Alle Fotos von Lousy Auber

Sunshine Bakery „Plundergebäck war für mich neu", sagt Bijaya. „Ich habe ja schließlich nur braunen Reis gegessen." Er zog vor 20 Jahren von Nepal nach Kopenhagen und begann, in der Sunshine Bakery auf der Pusher Street, der Weed-Straße Christianias, zu arbeiten. Die Bäckerei gibt es seit Mitte der 70er-Jahre und hat seither durchgehend geöffnet, 24 Stunden am Tag, 7 Tage die Woche. Links und rechts davon befinden sich Stände mit vorgerollten Joints und Blöcke Haschisch.

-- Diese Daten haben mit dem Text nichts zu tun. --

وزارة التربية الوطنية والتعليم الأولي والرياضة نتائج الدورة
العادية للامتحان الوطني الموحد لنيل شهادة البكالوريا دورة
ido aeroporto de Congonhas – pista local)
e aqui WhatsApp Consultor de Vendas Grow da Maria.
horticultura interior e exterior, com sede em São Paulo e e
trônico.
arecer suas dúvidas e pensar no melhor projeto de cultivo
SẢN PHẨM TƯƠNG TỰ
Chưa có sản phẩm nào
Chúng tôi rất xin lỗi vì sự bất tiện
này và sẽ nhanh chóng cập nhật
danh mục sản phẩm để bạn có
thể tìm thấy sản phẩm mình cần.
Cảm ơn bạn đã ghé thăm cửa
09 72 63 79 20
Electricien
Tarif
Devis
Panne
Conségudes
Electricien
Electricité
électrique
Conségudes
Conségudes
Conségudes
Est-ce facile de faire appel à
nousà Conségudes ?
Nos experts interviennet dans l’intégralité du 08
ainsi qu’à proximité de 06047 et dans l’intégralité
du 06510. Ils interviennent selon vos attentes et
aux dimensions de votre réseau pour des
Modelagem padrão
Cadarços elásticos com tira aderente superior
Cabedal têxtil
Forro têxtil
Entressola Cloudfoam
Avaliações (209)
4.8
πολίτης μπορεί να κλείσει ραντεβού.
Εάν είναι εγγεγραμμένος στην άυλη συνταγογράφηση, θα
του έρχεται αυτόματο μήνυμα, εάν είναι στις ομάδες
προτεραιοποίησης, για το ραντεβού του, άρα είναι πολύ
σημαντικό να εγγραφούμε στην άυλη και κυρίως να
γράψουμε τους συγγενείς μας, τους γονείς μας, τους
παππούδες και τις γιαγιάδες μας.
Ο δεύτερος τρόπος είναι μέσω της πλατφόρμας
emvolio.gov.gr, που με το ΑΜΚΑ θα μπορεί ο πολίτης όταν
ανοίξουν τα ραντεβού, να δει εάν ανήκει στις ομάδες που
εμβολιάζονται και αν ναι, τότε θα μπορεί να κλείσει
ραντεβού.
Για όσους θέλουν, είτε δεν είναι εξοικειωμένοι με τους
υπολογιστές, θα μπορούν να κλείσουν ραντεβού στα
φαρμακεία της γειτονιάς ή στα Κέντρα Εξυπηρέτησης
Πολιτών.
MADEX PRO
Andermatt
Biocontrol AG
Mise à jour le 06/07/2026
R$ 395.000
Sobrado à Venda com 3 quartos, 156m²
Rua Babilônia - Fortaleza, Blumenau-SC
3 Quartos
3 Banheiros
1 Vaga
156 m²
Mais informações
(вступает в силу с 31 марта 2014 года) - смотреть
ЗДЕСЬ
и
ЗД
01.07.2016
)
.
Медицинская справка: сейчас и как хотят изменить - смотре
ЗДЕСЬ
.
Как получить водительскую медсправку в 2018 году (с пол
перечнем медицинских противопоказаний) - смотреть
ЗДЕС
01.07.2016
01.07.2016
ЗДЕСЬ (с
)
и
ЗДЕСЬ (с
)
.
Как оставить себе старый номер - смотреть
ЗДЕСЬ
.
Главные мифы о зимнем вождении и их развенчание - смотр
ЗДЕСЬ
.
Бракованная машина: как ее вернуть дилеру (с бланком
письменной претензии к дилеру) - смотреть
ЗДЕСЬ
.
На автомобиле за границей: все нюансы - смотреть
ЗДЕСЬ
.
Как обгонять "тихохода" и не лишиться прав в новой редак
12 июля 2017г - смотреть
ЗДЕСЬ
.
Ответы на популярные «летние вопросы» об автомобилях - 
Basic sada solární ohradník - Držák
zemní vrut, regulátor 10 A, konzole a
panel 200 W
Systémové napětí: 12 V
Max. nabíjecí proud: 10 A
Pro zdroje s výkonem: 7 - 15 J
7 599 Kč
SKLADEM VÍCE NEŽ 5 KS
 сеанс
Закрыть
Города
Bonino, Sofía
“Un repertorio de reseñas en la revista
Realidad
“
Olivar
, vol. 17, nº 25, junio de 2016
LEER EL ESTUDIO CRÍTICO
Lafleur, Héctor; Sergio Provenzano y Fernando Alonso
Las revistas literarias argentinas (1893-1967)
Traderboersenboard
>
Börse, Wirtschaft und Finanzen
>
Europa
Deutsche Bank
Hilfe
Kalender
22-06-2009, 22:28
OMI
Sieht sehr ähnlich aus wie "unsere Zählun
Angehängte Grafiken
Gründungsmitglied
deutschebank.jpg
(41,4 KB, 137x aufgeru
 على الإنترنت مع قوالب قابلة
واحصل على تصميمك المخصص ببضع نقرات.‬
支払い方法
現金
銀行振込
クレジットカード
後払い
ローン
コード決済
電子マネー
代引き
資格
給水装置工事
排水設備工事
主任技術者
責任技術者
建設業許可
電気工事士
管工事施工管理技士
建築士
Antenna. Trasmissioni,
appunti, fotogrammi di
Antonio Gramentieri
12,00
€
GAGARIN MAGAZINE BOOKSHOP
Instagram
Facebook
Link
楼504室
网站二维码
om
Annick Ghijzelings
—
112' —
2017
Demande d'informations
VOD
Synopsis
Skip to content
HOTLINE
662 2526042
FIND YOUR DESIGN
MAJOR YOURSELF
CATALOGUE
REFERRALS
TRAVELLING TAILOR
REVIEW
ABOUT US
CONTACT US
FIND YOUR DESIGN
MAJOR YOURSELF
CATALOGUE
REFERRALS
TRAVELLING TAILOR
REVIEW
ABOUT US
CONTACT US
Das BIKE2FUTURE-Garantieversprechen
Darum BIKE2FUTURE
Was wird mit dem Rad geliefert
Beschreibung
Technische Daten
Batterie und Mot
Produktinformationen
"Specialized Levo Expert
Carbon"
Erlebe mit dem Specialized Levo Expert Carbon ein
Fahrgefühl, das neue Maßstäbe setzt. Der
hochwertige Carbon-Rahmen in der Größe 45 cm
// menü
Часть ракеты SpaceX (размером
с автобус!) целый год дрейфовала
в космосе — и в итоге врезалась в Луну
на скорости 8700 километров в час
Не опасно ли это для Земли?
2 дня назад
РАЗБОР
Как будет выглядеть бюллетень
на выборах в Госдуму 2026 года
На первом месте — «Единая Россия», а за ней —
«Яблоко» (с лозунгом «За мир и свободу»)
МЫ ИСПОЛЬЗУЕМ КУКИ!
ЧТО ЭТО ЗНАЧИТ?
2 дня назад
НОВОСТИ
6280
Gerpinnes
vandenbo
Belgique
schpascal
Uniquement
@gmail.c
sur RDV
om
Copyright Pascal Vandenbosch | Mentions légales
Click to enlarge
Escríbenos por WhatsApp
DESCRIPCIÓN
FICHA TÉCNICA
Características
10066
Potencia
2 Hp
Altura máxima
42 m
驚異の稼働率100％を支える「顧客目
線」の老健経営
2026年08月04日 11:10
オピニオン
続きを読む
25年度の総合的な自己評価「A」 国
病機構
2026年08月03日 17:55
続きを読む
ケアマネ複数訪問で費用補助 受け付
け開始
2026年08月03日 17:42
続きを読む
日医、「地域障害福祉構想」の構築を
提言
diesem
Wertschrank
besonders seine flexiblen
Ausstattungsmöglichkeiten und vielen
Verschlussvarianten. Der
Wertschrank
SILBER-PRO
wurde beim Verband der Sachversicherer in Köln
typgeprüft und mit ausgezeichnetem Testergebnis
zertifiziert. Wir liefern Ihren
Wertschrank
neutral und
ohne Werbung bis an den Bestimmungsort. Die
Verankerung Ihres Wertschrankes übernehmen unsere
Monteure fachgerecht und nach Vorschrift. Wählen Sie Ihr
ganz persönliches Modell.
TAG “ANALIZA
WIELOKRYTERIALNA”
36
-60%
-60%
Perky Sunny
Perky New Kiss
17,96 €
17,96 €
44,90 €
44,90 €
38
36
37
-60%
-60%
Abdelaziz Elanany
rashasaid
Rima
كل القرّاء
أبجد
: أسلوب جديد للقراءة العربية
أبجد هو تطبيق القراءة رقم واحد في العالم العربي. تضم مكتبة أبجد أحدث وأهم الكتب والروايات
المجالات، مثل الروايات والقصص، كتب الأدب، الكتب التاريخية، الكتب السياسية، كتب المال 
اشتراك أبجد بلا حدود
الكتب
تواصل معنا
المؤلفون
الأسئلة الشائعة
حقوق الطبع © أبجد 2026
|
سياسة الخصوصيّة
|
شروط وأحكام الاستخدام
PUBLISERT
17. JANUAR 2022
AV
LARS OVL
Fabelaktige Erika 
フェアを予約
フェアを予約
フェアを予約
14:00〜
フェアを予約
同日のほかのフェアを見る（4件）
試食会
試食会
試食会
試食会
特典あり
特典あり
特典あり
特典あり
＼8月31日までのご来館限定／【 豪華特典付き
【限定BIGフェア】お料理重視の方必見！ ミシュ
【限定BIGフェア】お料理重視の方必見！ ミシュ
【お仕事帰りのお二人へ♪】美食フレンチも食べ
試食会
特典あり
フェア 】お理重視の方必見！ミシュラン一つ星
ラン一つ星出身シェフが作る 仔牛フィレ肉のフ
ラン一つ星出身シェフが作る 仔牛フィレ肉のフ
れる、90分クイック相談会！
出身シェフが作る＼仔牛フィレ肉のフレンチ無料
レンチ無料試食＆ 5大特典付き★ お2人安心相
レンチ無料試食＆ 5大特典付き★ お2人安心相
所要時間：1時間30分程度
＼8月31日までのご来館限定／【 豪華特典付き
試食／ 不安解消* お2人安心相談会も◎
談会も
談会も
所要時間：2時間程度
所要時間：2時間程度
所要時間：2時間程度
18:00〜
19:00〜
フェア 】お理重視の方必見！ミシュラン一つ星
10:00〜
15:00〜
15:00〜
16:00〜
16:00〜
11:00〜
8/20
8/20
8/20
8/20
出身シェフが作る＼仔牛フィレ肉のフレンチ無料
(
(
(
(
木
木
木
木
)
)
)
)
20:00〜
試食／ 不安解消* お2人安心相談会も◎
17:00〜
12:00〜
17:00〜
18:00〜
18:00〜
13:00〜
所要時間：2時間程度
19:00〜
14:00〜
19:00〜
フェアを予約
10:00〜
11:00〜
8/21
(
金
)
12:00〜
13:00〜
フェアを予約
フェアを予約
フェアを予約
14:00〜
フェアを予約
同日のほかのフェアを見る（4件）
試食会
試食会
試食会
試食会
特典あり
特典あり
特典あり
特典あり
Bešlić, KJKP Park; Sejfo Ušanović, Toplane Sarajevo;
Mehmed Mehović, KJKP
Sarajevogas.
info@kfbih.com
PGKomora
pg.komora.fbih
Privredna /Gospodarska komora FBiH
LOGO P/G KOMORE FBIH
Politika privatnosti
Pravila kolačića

Bijaya und seine Freunde aus Nepal betreiben den Laden. Das Sortiment ist trotzdem klassisch dänisch, es gibt beispielsweise snegl (Schnecke), ein zimtiges, schneckenförmiges Gebäck, das außen perfekt knusprig und in der Mitte lecker zuckrig und buttrig ist. Dann gibt es noch romkugler (Rumkugeln) aus Überresten von Gebäck, die zu einer klebrigen Masse mit Marmelade, Rum und Kakaopulver vermischt werden; und drømmekage (Traumkuchen), ein Biskuitkuchen mit Kokonuss- und Karamelltopping, der wieder seine ursprüngliche Form annimmt, nachdem du mit dem Finger reingestochert hast (mmh…). Das spülten wir alles mit einer Dose Sun Cola ohne Kohlensäure (versuch einfach mal, eine Dose Cola auf der Küchenanrichte eine Woche stehen zu lassen, sollte ähnlich schmecken) und einer warmen Cocio-Schokoladenmilch hinunter. Viele Einheimische kommen auf eine günstige Tasse Kaffee vorbei (5 kr oder 70 Cent), aber manche Touristen haben größere Ambitionen. „Es gibt viele Leute—manchmal bis zu 100 pro Tag—die hereinkommen und nach Magic Cookies oder Space Cakes fragen", sagt Bijaya. „Wir verkaufen nichts mit Haschisch. Ich sage dann immer zu ihnen, ‚Esst zuerst ein paar Hash Cookies und kommt danach wieder, dann könnt ihr unsere Cookies essen.'"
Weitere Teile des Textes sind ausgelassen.